I tried "I can see you for a while" and was rejected. Their English sentence is awful. The Spanish sentence might be perfectly natural, but they don't have a good English equivalent. I agree that it should be the "near future" and "I will see you ..." should be accepted.
I was stumped as to the meaning of the original Spanish: has someone been looking out of the window or maybe watched a friend, perhaps in a cafe, then gone over to speak to them? Is a girl telling her boyfriend she can see him for a short while after school? and I did wonder if it meant "I can see you in a short while".
I am struggling to imagine a scenario where I would use this English translation. My attempt was "I can see you for a bit" (with the girlfriend/boyfriend scenario in mind) and was marked wrong.
With such an unnatural English translation, does this mean the Spanish phrase is also unnatural?

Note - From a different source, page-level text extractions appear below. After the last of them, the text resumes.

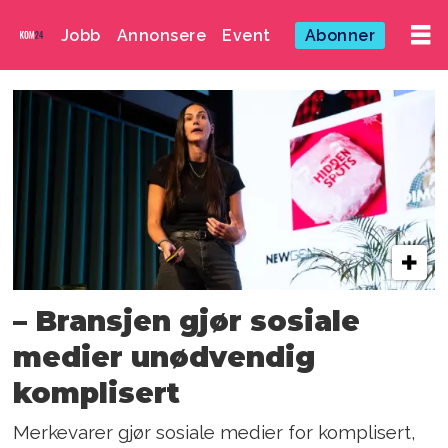
Jobb
Annonsere
Event
Abonner
Emne:
algoritmer
– Bransjen gjør sosiale
medier unødvendig
komplisert
Merkevarer gjør sosiale medier for komplisert,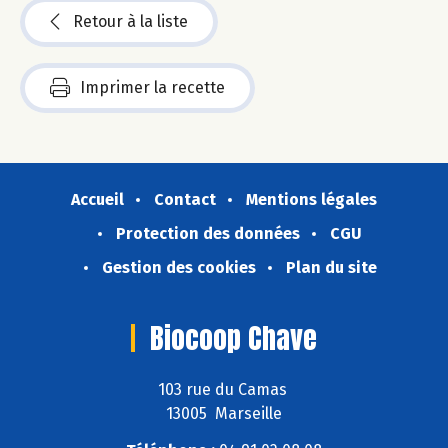
Retour à la liste
Imprimer la recette
Accueil
Contact
Mentions légales
Protection des données
CGU
Gestion des cookies
Plan du site
Biocoop Chave
103 rue du Camas
13005 Marseille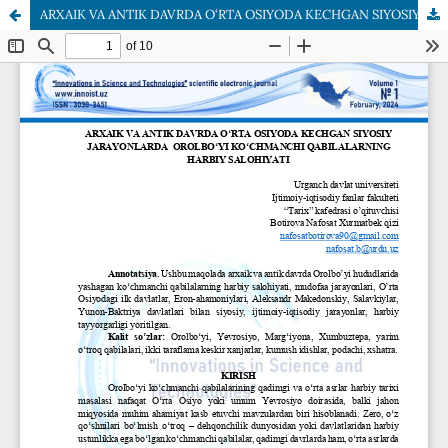
ARXAIK VA ANTIK DAVRDA O‘RTA OSIYODA KECHGAN SIYOSIYJARAYONLARDA OROLBO‘YI KO‘CHMANCHI QABILALARNINGHARBIY SALOHIYATI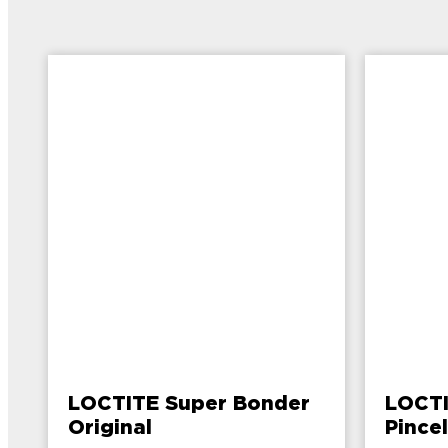
LOCTITE Super Bonder
LOCTI
Original
Pince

Te veo por un rato = i see for a little while, is not an understandable translation. Is the intent?, i can see you (in my office now), or i see you (in the river when you come up for air)?
Okay...I see you for a minute has the same meaning as I see you for a bit doesn't it?
Technically not really, if you would write a minute, probably some would think 60 seconds, a bit could be any time...
It's so stupid that DL marked this "see you for a while" wrong for missing 'I'. Reported.
Not necessarily true. The pronoun can be implied. You call me and say "Do you want t to go shopping with me in about 10 mnutes?" I reply " Sure, see you in a bit". The words "I will" are implied.